Problem to solve: If a line below contains "iglesia", count it. Report the final total and nothing more.

Data under study:
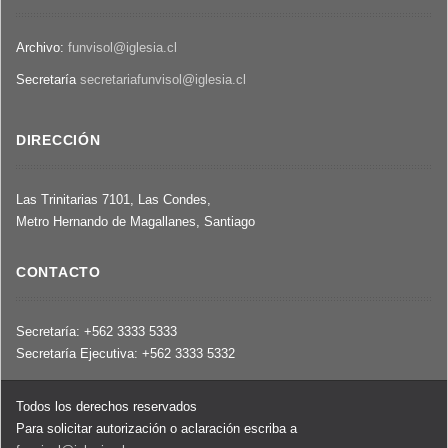
Archivo:
funvisol@iglesia.cl
Secretaría
secretariafunvisol@iglesia.cl
DIRECCIÓN
Las Trinitarias 7101, Las Condes,
Metro Hernando de Magallanes, Santiago
CONTACTO
Secretaría: +562 3333 5333
Secretaría Ejecutiva: +562 3333 5332
Todos los derechos reservados
Para solicitar autorización o aclaración escriba a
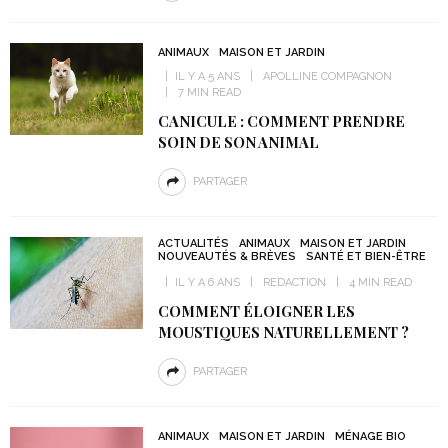
ANIMAUX
MAISON ET JARDIN
IL Y A 5 ANS
APOLLINE COMPAGNON
7 MIN READ
CANICULE : COMMENT PRENDRE
SOIN DE SON ANIMAL
PARTAGER
ACTUALITÉS
ANIMAUX
MAISON ET JARDIN
NOUVEAUTÉS & BRÈVES
SANTÉ ET BIEN-ÊTRE
IL Y A 6 ANS
REDACTION
4 MIN READ
COMMENT ÉLOIGNER LES
MOUSTIQUES NATURELLEMENT ?
PARTAGER
ANIMAUX
MAISON ET JARDIN
MÉNAGE BIO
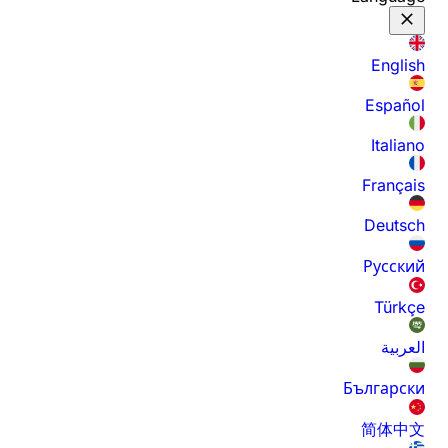
English
Español
Italiano
Français
Deutsch
Русский
Türkçe
العربية
Български
简体中文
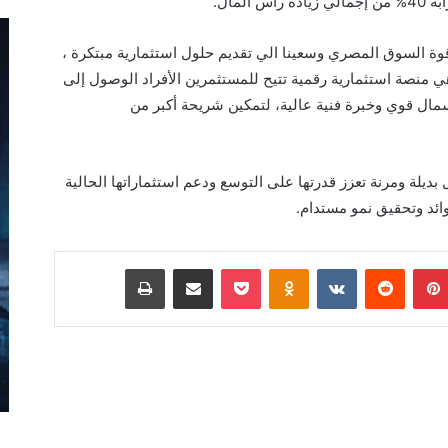
زيادة
رأس المال
.
و قوة السوق المصري وسعينا الي تقديم
حلول استثمارية مبتكرة
،
 منصة استثمارية رقمية
تتيح للمستثمرين الأفراد الوصول إلى
ال قوي وخبرة فنية عالية
،
لتمكين شريحة أكبر من
 بديلة ومرنة تعزز قدرتها على التوسع ودعم
استثماراتها
الحالية
وائد وتحقيق
نمو مستدام
.
بينتيريست
Odnoklassniki
‫Pocket
مشاركة عبر البريد
طباعة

Task solution: 2